What Every Woman Should Know About Breast Cancer Related Lymphedema
Francis Bevern, (name changed to protect patient identity) had to stop wearing her wedding ring. Even though her husband had died a few years back, she wanted to keep wearing the ring as a reminder of their relationship. But taking off the band was a necessary step because it didn’t fit her swelling finger. She had trouble fitting into her jacket and blouse sleeves and she experienced an odd and restrictive feeling in her arm and shoulder.
Stepping on her scale revealed she hadn’t gained any weight and she started to question the reasons for her newfound swelling. At that time she didn’t know that her recent breast cancer surgery had put her at risk for developing infections and fluid build-up in her arm due to breast cancer related lymphedema (BCRL).
The highest incidence of lymphedema, a common and serious condition affecting at least three million Americans, is observed following breast cancer surgery, particularly among those patients who undergo radiation therapy following the removal of axillary lymph nodes. Many of these individuals will develop (BCRL).

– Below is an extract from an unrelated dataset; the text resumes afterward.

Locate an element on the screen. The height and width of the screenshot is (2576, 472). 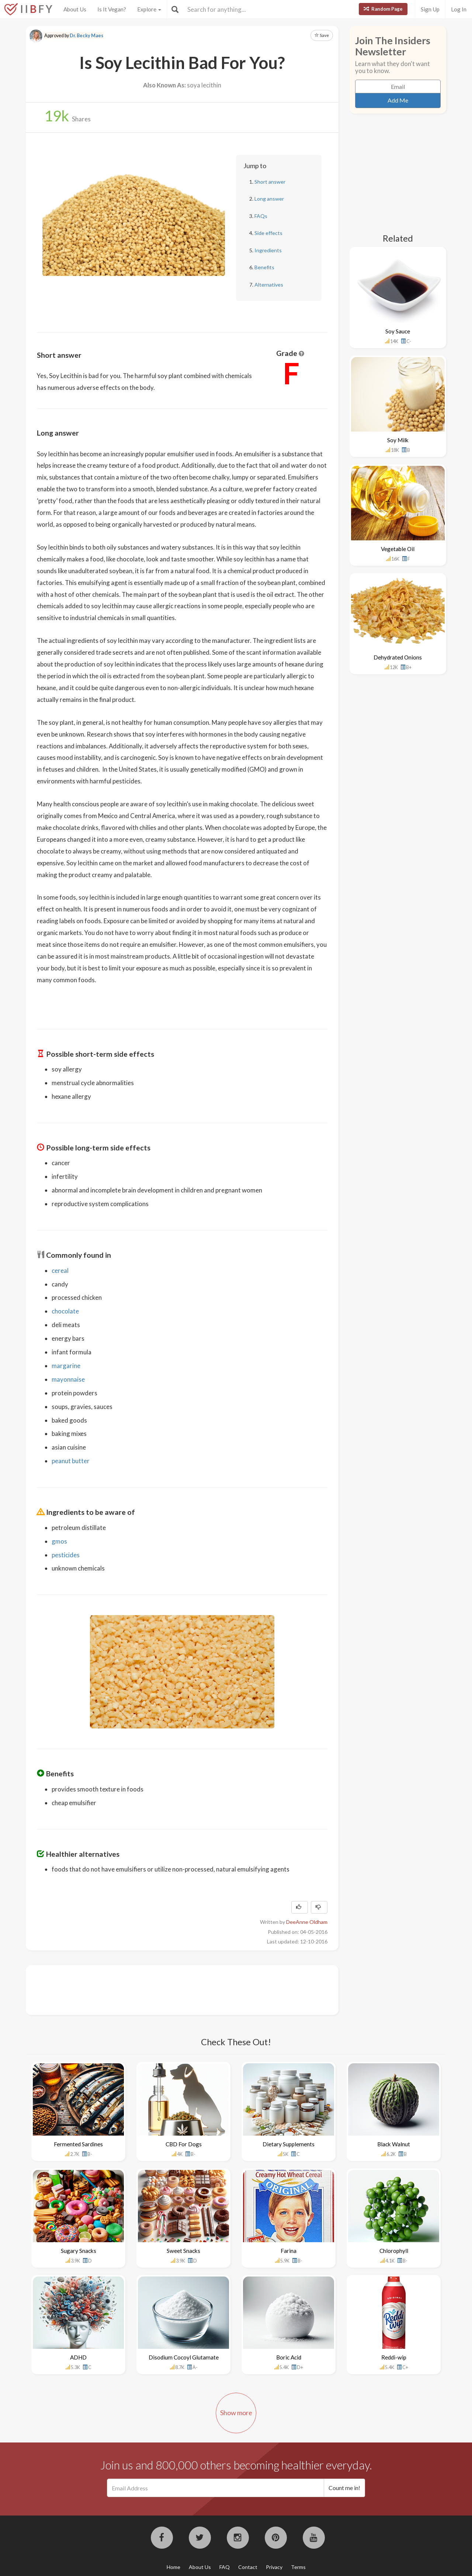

BCRL is one of the most concerning and prevalent secondary complications of breast cancer treatments. “Research indicates that approximately 25 percent of patients develop lymphedema after breast cancer surgery. But for those who also undergo radiation therapy, the development of lymphedema increases to 38 percent,” according to the American Physical Therapy Association’s - “Physical Therapy Journal.”
Lymphedema is a condition characterized by swelling in one or more extremities that result from impaired flow of the lymphatic system. It’s a complex matrix of specialized glands and vessels that spans throughout our bodies.
A very simplistic example of this system can be likened to water going through a heavy duty nylon stocking. If the hosiery gets kinked, fluid would seep out above the kink. And fluid will descend with time and gravity.
Our complex network of specialized vessels also has fluid being efficiently transported. If our system gets “kinked,” the excess fluid will be blocked and result in localized swelling.
There are many reasons for the blockages. Lymph node dissection disrupts lymphatic flow and results in a build-up of pressure in the vessel walls, causing them to distend and can lead to a backflow of fluid and blockage. This blockage obstructs the main lymphatic route and fluid can’t exit into their appropriate site.
Not having enough lymph glands or too many damaged lymph glands can impair our system. Radiation treatment can scar and harden tissue and the surrounding specialized lymph vessels to the point of excess fluid accumulating in the upper extremity and chest.
Lymph nodes are exquisitely susceptible to radiation treatments. If lymph nodes become impaired, they can’t filter the fluid and waste. And the stagnation of fluid provides a breeding ground for bacteria. That’s why lymphedema makes people more susceptible to infection. Any opening in the skin, (an insect bite, dry-cracked skin, or a knick will shaving the underarms) should be closely monitored and discussed with a doctor for signs of infection.
Understanding the importance of lymphedema and the lymphatic system is paramount to Stanley Rockson, MD, director for Stanford University’s department of Lymphatics and Venous Disorders. “I think the easiest way to think of the lymphatic system is to imagine if you would build a house with bricks you would need mortar and although the mortar is not what the focus is on, it is really what holds the building together,” states Dr. Rockson during an online video representation at the Lymphatic Research Foundation.
According to the American Cancer Society, “Recent studies are trying to find lymphedema early and treat it right away to help better control it. If you notice tingling or strange sensations in your arm after surgery, talk with your doctor, even if you haven’t noticed swelling. If you feel uncomfortable, ask your doctor to refer you to a specialist who’s an expert in managing lymphedema.”
“If possible, ask to be referred to complete decongestive therapy (CDT). The therapists that have CDT among their title shows additional certification given to state licensed physical and occupational therapists that have undergone specialized training consisting of manual lymph drainage and compression wrappings,” states Mindy McCleery, director of rehabilitation for a facility that specializes in comprehensive outpatient therapy as well as lymphedema therapy.
“Those who are experts in this condition can make lymphedema better,” she says. “It’s also important to know the best exercises to mitigate the effects of this condition. And there are so many ways to avoid infection and episodic flare-ups.” McCleery says that overuse can result in injury and has also been linked to the start of lymphedema in some women.
“If you’ve had surgery or radiation treatment, ask your doctor or therapist when you can initiate exercise. Then start working with a well-trained health professional to design a therapeutic regimen. With the proper education and treatment, you should notice improved function and quality of life,” she says.